Según la ley soviética, por un tiempo que dependía de cada caso, el prisionero liberado no podía vivir en las grandes ciudades, en particular en Moscú. A Juan Pepe le correspondió pasar por ese purgatorio durante el lapso de cuatro años. Al cumplirse ese plazo era demasiado tarde, el Caudillo de España por la Gracia de Dios había cerrado las puertas de la península Ibérica a los niños de la guerra.
Juan Pepe planificaba viajar a Cuba para laborar de traductor, y escapar así de los largos y fríos inviernos. Eduardo, su amigo ecuatoriano, le explicaba que la situación en la Isla de la Libertad era dura y que para soportar tan severa vida debía estar investido de una mentalidad revolucionaria, que él no tenía. Pero Juan Pepe quería salir de la Unión Soviética a cualquier lugar del planeta y Cuba era el único sitio posible.
En aquella época no se vivía mal en Moscú, es más, aparentemente Juan Pepe tenía de todo: buen departamento, empleo, esposa e hijo. A pesar de entenderlo bien, le decía a Eduardo: “Tú no me puedes comprender, no has vivido mi vida, tendrías que haber pasado las de Caín, como yo, para sentir animadversión por este sistema”.
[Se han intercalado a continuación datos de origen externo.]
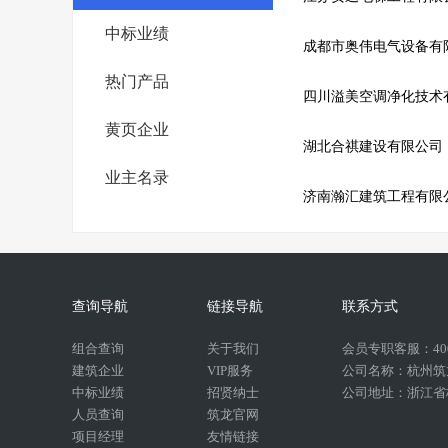
中标业绩
成都市奥伟电气设备有
热门产品
四川溢美空调净化技术
黄页企业
湖北合祺建设有限公司
业主名录
济南瀚汇建筑工程有限
查询导航
链接导航
联系方式
组合查询
关于我们
会员专职客服：400-
建筑企业
VIP服务
公司名称：杭州筑
中标业绩
招贤纳士
公司地址：浙江省杭
人员查询
筑龙官网
项目经理
友情链接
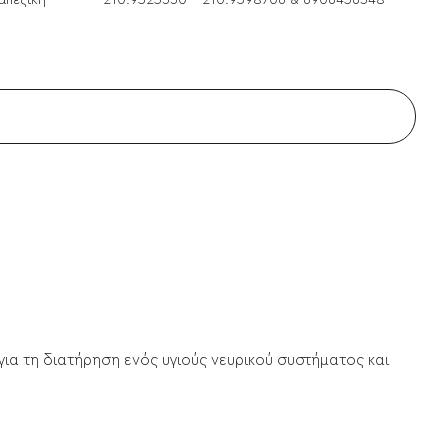
απεζική
210.9525330 - 210.9598706 & 6906456348
ια τη διατήρηση ενός υγιούς νευρικού συστήματος και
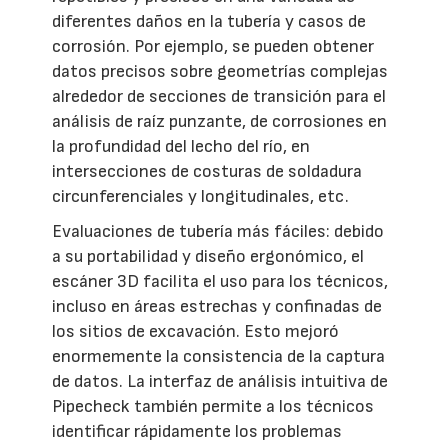
diferentes daños en la tubería y casos de
corrosión. Por ejemplo, se pueden obtener
datos precisos sobre geometrías complejas
alrededor de secciones de transición para el
análisis de raíz punzante, de corrosiones en
la profundidad del lecho del río, en
intersecciones de costuras de soldadura
circunferenciales y longitudinales, etc.
Evaluaciones de tubería más fáciles: debido
a su portabilidad y diseño ergonómico, el
escáner 3D facilita el uso para los técnicos,
incluso en áreas estrechas y confinadas de
los sitios de excavación. Esto mejoró
enormemente la consistencia de la captura
de datos. La interfaz de análisis intuitiva de
Pipecheck también permite a los técnicos
identificar rápidamente los problemas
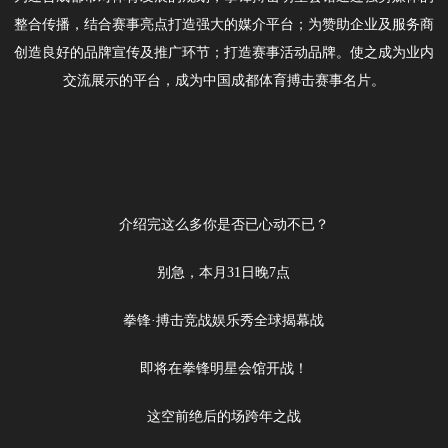
整合传播，结合赛事亮点打造强大的媒介平台；为赞助企业及服务商
创造良好的品牌宣传及推广环节；打造赛事活动品牌。使之成为业内
交流展示的平台，成为中国成都体育搏击赛事名片。
介绍完这么多你是否已心动不已？
别急，本月31日晚7点
拳锋·搏击竞战娱乐秀全球揭幕战
即将在拳锋明星会馆开战！
这空前绝后的场跨年之战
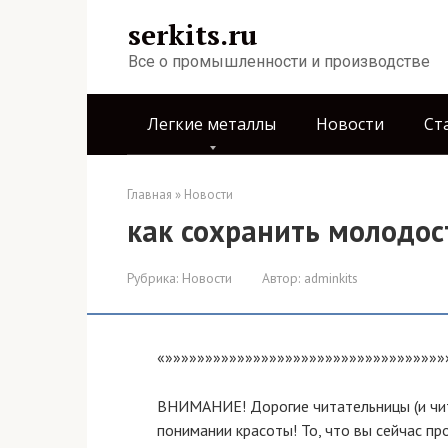
Перейти
serkits.ru
к
контенту
Все о промышленности и производстве
Легкие металлы
Новости
Ст
Главная
»
Новости
как сохранить молодос
Рубрика:
Новости
Автор:
adminkits
«»»»»»»»»»»»»»»»»»»»»»»»»»»»»»»»»»»»
ВНИМАНИЕ! Дорогие читательницы (и чита
понимании красоты! То, что вы сейчас пр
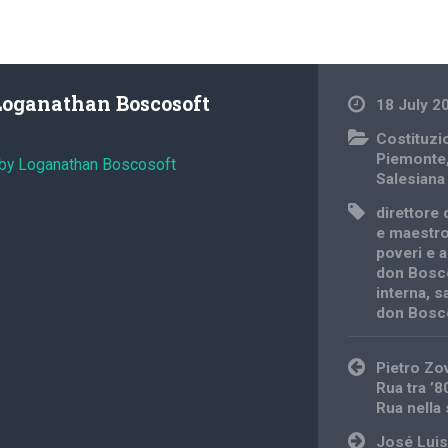
Loganathan Boscosoft
18 July 2
Costituzi
Piemonte
 by Loganathan Boscosoft
Salesiana
direttore 
e maestro
poveri e 
don Bosc
interna
,
s
don Bosc
Post
Pietro Zov
navigation
Rua tra ’8
Rua nella
José Lui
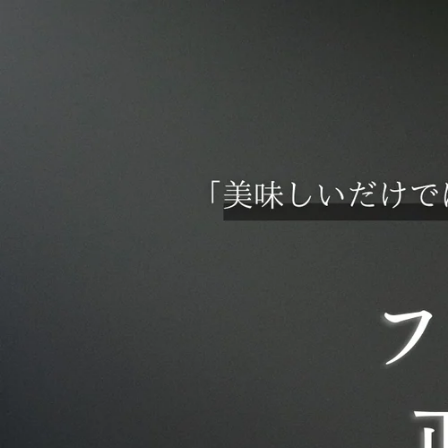
コンテ
ンツに
進む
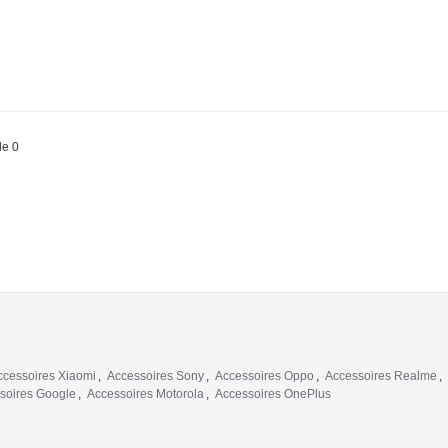
de 0
ccessoires Xiaomi
,
Accessoires Sony
,
Accessoires Oppo
,
Accessoires Realme
,
soires Google
,
Accessoires Motorola
,
Accessoires OnePlus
Un día, Eduardo se conoció con unos delegados del gobierno de España, que habían llegado a la URSS para establecer relaciones comerciales, y les contó la historia de Juan Pepe con lujo de detalles, salpicándola de buen humor. Uno de los ministros, luego de secarse las lágrimas de risa, le entregó su tarjeta: “¡Qué bello cachondeo! Dile que me busque y me traiga sus papeles, voy a ayudarlo”, dijo.
Al siguiente día, Juan Pepe no podía creer la buena nueva. Gracias a Eduardo se cumplirían sus sueños de partir a la tierra prometida. Años más tarde, en un viaje de París a Moscú, Eduardo compartió el cupé con un español, quien le contó que Juan Pepe trabajaba para la policía y había delatado a muchos niños de la guerra de ideas comunistas, que por culpa de ese vil chivato terminaron en las mazmorras franquistas.
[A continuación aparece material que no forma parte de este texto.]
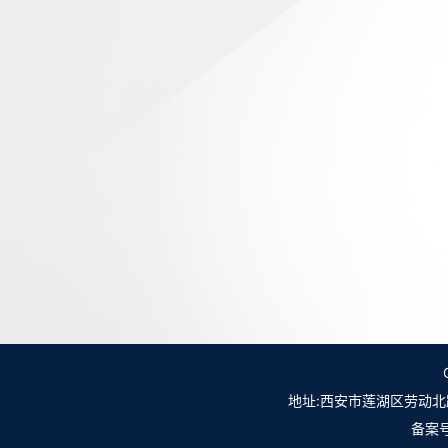
地址:西安市莲湖区劳动北路98号NO.
备案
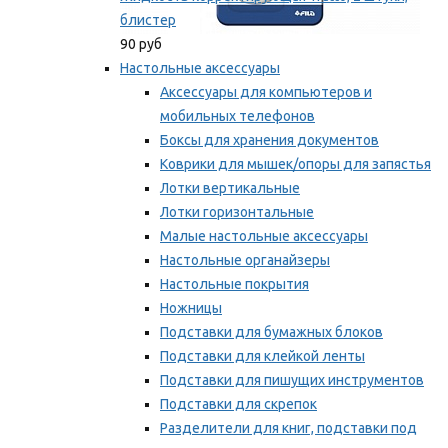
блистер
90 руб
Настольные аксессуары
Аксессуары для компьютеров и
мобильных телефонов
Боксы для хранения документов
Коврики для мышек/опоры для запястья
Лотки вертикальные
Лотки горизонтальные
Малые настольные аксессуары
Настольные органайзеры
Настольные покрытия
Ножницы
Подставки для бумажных блоков
Подставки для клейкой ленты
Подставки для пишущих инструментов
Подставки для скрепок
Разделители для книг, подставки под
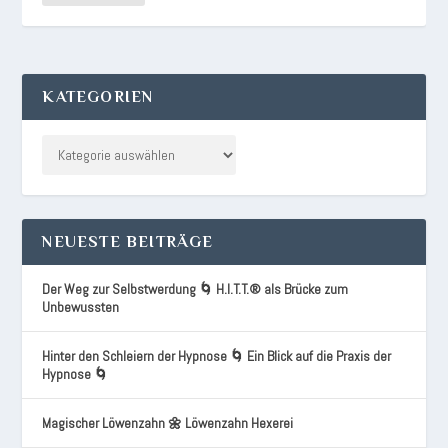
KATEGORIEN
NEUESTE BEITRÄGE
Der Weg zur Selbstwerdung 🌀 H.I.T.T.® als Brücke zum
Unbewussten
Hinter den Schleiern der Hypnose 🌀 Ein Blick auf die Praxis der
Hypnose 🌀
Magischer Löwenzahn 🌼 Löwenzahn Hexerei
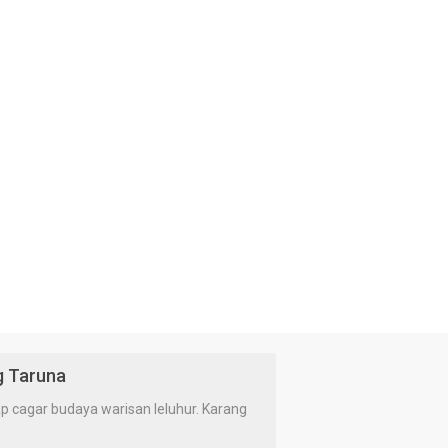
g Taruna
cagar budaya warisan leluhur. Karang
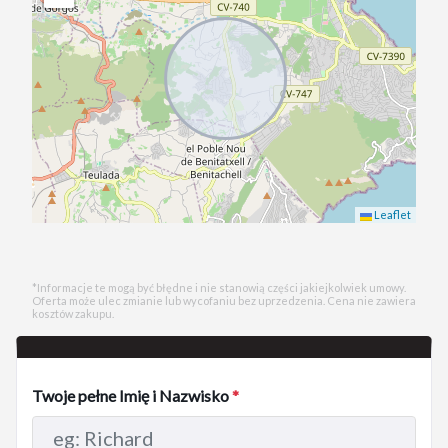
Leaflet
*Informacje te mogą być błędne i nie stanowią części jakiejkolwiek umowy.
Oferta może ulec zmianie lub wycofaniu bez uprzedzenia. Cena nie zawiera
kosztów zakupu.
Twoje pełne Imię i Nazwisko
*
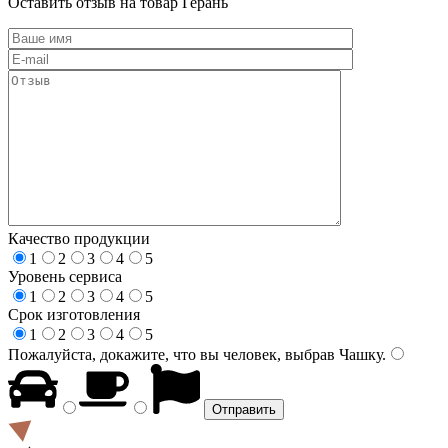
Оставить отзыв на товар Герань
Качество продукции
1
2
3
4
5
Уровень сервиса
1
2
3
4
5
Срок изготовления
1
2
3
4
5
Пожалуйста, докажите, что вы человек, выбрав
Чашку
.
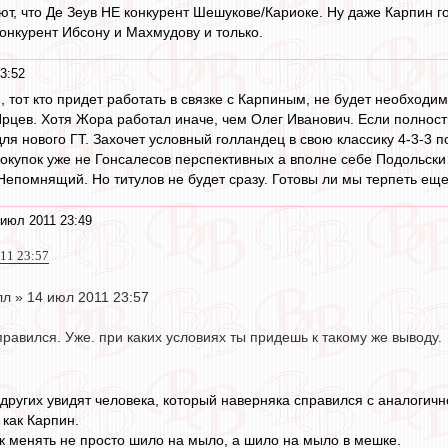
ют, что Де Зеув НЕ конкурент Шешукове/Кариоке. Ну даже Карпин гов
конкурент Ибсону и Махмудову и только.
3:52
o
, тот кто придет работать в связке с Карпиным, не будет необходи
рцев. Хотя Жора работал иначе, чем Олег Иванович. Если полность
я нового ГТ. Захочет условный голландец в свою классику 4-3-3 по
окупок уже не Гонсалесов перспективных а вполне себе Подольски 
 Непомнящий. Но титулов не будет сразу. Готовы ли мы терпеть еще
июл 2011 23:49
011 23:57
л » 14 июл 2011 23:57
справился. Уже. при каких условиях ты придешь к такому же выводу.
и других увидят человека, который наверняка справился с аналогичн
 как Карпин.
 менять не просто шило на мыло, а шило на мыло в мешке.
La ley de la fatalidad actuaba en esa ocasión, cuando cada vez que alguien se propone enderezar algún entuerto, le sale el tiro por la culata. Esta ley rige en ocasiones algunos actos de la vida, como si, al revés de lo que dice Goethe, uno fuese parte de aquella fuerza que quiere hacer el bien y termina practicando el mal. En este caso, lo cierto es que nadie sabe para quién trabaja.
Nota:
La historia que se narra se basa en hechos reales, en la que únicamente los nombres de los protagonistas han sido cambiados.